[fpc-devel] Unicode proceedings

Michael Schnell mschnell at lumino.de
Thu Nov 17 12:59:49 CET 2011


On 11/16/2011 05:24 PM, Marco van de Voort wrote:
>
> The original proposal was like (A) but only for base unicode encodings
> (utf8/16 and maybe 32), but went down due to either excess conversions and
> need for overloading.  The amount of overloading for the current 3-4
> stringtypes is already a bit much.  (short/ansi/wide/unicodestring)
...

This is exactly what I meant to say. (It's a viable definition, but...)

> (B) was a counter proposal floated by Florian. The cons were pretty much
> that you had to guard every encoding sensitive routine (e.g.  every API/OS
> call) to enforce the string contained the encoding you expected.  Combining
> one and two byte types also cast doubt on the [] operator's performance.
...

This is exactly what I meant to say. (It's a viable definition, but...)
> Then Yury proposed to combine A and B, in retrospect a bit like the current
> Delphi implementation but with one and two byte encodings in one type.
...

Yep.

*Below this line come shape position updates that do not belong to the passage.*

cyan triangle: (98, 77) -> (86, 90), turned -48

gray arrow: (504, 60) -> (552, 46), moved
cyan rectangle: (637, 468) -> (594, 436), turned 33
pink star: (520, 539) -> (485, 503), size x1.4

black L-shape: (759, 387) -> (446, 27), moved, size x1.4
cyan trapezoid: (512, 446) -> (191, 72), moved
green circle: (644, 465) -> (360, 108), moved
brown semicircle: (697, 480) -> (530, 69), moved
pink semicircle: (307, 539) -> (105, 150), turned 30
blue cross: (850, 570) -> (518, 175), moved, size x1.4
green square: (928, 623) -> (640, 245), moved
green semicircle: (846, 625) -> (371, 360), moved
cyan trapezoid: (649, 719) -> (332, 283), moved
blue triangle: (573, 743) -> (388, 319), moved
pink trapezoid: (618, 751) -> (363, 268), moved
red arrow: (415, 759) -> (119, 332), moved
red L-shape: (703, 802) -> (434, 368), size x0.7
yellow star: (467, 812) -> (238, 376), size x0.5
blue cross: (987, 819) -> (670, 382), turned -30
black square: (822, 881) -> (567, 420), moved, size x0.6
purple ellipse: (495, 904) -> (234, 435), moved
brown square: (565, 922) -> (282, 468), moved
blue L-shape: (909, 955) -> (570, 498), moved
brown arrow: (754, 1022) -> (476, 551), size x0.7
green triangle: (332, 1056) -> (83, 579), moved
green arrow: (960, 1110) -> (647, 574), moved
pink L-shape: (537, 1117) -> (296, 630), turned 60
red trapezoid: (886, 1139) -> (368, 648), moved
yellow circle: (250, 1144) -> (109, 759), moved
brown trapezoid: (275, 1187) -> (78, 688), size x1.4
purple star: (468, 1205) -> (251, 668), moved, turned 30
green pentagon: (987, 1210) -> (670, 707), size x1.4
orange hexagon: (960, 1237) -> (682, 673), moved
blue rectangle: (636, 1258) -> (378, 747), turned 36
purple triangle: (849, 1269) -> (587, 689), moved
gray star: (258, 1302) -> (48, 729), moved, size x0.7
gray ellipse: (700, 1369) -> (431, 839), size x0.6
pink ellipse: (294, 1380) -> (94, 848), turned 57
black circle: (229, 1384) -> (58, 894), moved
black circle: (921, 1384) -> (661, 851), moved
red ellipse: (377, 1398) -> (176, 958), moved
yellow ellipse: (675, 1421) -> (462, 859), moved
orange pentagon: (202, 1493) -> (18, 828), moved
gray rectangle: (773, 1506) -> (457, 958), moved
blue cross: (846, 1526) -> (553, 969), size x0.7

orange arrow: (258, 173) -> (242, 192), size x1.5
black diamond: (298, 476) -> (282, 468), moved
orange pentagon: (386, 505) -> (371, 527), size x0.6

But IMHO the wording I proposed by (C): such as "object-alike" IMHO 
leads to a more "understandable" definition, in effect providing 
identical (or at least very similar) results and i.e. to at most an 
identical implementation, as most of the differences might be considered 
"implementation depending" (not defined by the pure, documented 
definition of the behavior (such as what happens with "intersexual" 
variables).

> Note that the Delphi2009 definition is theoretically capable of combining one and
> two bytes in one type (like Yury's).
As I don't have such a Delphi please help me to understand:

Is there a general type dedicated for being able to hold any encoding ? 
(be it ANSIxyz, UTF-8 or UTF-16) ?

Of course, when assigning something to a "strictly encoded" String (the 
type denotes the encoding) the definition of what is supposed to happen 
is clear and obvious. If the Type name or the dynamic encoding of the 
target (even if Length=0) is used for deciding about a conversion is an 
"implementation detail".

Is there a clear definition about what happens if the "general" string 
type is the target ? Here, IMHO, it would be very hard to understand, if 
the history of the target variable (i.e. has a string of some encoding 
been assigned to it before) would decide about a conversion. IMHO a 
General string type needs to be handled as fully dynamically encoded and 
thus as a target always needs to get the source's encoding.

Such "assignment" can happen with ":=", and with function calls. With 
function calls there is "value" and "var" parameters. All this should 
behave identical, any other behavior would be very hard to understand.

And on top of this: what is the type "String" ? Of course the general 
String type would be an obvious choice, but perhaps (depending on the 
implementation) this might result in worse performance in certain cases 
of usage and thus some strict (specifically encoded) Type could be 
chosen. (In fact I will never again use "String" in any project, but use 
a propriety  type defined in some central unit so that I at any time can 
do a central change to some specific string type.)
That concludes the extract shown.